╭─ Provided records

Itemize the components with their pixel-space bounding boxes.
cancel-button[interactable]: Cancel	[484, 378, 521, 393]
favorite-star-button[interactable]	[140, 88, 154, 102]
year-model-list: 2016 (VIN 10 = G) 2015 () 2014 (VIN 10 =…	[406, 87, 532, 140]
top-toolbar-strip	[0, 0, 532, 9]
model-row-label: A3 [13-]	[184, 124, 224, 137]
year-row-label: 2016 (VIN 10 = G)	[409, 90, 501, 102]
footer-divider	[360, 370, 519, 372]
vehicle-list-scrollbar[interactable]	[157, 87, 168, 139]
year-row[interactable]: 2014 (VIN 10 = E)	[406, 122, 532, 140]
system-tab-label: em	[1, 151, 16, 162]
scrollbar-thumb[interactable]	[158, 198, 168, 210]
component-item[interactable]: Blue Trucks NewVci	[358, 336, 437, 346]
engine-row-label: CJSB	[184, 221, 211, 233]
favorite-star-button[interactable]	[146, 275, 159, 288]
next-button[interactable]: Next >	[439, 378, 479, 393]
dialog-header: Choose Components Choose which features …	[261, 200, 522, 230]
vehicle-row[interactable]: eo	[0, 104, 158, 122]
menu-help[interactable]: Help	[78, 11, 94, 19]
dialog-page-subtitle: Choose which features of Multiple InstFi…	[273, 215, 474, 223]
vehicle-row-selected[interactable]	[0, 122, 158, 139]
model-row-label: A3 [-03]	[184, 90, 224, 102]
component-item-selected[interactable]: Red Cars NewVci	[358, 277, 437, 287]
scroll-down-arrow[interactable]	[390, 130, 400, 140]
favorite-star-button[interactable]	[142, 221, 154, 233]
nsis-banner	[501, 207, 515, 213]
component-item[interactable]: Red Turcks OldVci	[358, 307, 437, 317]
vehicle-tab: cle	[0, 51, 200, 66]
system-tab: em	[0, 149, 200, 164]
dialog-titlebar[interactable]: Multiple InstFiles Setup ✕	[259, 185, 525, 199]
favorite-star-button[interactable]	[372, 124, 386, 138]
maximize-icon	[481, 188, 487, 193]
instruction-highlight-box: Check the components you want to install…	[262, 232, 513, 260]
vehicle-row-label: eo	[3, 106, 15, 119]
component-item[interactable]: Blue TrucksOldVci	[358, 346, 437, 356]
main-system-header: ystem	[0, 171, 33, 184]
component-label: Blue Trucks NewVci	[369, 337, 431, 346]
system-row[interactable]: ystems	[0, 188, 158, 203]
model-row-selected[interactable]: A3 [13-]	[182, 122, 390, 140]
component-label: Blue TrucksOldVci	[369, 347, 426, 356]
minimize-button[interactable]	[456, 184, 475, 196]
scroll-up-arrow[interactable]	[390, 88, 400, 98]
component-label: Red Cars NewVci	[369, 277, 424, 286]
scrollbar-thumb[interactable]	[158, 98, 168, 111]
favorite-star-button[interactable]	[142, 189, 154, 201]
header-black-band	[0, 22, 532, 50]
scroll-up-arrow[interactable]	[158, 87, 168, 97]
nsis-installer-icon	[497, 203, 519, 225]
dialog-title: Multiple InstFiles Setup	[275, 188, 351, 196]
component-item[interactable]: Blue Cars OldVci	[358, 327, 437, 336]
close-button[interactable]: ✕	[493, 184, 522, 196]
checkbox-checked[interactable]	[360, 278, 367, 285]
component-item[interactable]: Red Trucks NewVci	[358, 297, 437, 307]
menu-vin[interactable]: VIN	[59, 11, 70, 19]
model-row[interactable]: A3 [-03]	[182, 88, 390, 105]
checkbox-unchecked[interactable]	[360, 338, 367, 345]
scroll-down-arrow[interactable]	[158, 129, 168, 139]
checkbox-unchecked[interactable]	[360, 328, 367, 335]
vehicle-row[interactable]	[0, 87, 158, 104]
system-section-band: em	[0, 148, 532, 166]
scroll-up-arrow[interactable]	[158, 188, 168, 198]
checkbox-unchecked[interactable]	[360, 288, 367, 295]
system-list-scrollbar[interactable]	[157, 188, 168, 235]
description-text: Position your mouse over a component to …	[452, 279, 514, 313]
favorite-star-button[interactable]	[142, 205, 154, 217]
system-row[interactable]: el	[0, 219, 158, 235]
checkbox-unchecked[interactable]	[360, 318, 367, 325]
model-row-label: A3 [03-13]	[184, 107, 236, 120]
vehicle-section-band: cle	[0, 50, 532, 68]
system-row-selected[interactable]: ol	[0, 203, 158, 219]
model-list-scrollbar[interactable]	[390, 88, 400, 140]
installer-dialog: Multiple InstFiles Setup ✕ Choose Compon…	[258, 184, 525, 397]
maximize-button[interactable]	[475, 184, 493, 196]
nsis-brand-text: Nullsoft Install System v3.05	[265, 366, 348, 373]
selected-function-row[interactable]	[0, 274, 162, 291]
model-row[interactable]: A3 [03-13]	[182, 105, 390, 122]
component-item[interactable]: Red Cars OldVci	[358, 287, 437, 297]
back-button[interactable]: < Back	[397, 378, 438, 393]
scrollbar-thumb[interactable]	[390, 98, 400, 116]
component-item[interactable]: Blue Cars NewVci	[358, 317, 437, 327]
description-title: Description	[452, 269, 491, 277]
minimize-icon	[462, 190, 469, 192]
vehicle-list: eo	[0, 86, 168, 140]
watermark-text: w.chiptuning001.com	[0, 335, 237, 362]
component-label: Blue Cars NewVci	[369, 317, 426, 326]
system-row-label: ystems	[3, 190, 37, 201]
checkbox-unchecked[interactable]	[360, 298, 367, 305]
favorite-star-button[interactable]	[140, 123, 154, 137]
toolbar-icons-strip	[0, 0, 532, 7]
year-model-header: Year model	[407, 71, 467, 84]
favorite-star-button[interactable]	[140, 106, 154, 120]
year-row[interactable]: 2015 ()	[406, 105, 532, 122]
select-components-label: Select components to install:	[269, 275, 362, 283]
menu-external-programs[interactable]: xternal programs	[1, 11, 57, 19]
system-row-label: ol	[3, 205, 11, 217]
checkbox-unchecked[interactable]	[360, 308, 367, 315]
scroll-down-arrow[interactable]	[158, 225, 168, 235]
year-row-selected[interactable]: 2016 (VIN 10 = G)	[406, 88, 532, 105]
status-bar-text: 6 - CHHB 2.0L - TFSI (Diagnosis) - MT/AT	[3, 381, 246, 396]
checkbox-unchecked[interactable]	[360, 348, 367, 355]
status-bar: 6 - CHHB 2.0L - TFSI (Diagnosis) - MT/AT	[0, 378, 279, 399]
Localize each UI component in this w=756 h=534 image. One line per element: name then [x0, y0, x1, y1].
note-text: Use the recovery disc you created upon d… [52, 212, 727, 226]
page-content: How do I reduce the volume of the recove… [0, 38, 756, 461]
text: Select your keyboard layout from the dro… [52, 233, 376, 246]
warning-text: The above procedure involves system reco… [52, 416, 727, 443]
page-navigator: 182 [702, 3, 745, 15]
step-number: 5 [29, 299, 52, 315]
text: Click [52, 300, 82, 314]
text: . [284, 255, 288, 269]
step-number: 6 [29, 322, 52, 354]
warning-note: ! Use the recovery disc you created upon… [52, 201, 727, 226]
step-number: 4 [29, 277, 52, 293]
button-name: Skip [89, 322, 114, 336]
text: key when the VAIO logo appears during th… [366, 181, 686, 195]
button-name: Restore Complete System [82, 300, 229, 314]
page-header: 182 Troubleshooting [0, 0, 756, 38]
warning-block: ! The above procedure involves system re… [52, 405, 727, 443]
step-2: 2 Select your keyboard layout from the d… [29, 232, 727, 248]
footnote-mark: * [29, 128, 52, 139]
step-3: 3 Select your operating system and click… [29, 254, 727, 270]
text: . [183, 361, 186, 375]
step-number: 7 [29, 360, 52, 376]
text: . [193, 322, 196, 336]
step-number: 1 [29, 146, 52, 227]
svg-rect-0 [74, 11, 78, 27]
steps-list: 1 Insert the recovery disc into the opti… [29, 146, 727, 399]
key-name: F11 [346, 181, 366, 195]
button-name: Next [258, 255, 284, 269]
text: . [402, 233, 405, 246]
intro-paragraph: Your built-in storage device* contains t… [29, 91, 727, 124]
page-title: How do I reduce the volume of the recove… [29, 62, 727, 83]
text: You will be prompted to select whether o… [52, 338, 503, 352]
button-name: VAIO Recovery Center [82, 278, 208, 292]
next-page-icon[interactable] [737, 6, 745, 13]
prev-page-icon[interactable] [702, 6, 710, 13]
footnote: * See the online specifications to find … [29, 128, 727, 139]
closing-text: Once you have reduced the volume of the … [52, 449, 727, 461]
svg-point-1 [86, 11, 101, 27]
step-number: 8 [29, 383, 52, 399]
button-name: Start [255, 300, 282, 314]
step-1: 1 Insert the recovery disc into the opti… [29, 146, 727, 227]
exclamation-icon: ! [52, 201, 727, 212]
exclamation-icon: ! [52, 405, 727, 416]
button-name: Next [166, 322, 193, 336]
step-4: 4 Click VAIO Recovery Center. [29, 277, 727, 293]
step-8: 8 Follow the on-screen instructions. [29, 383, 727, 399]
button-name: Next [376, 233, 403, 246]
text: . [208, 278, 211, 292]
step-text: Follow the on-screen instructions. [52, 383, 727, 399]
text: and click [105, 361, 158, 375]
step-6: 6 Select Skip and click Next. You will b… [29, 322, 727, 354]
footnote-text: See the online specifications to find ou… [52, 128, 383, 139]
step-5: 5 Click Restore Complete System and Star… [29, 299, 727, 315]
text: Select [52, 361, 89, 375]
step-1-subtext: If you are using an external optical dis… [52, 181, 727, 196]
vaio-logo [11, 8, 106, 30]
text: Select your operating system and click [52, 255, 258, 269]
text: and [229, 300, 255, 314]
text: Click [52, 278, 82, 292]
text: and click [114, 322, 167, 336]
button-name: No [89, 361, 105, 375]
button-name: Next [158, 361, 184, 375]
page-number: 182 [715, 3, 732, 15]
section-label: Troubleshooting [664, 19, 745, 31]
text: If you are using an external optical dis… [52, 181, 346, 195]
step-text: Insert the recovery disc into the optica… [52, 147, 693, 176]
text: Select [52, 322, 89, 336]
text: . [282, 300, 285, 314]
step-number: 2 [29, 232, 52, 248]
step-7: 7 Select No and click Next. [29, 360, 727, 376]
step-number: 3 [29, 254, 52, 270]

╰─

Scan the data above; copy every line where "volume" appears.

page-content: How do I reduce the volume of the recove… [0, 38, 756, 461]
page-title: How do I reduce the volume of the recove… [29, 62, 727, 83]
closing-text: Once you have reduced the volume of the … [52, 449, 727, 461]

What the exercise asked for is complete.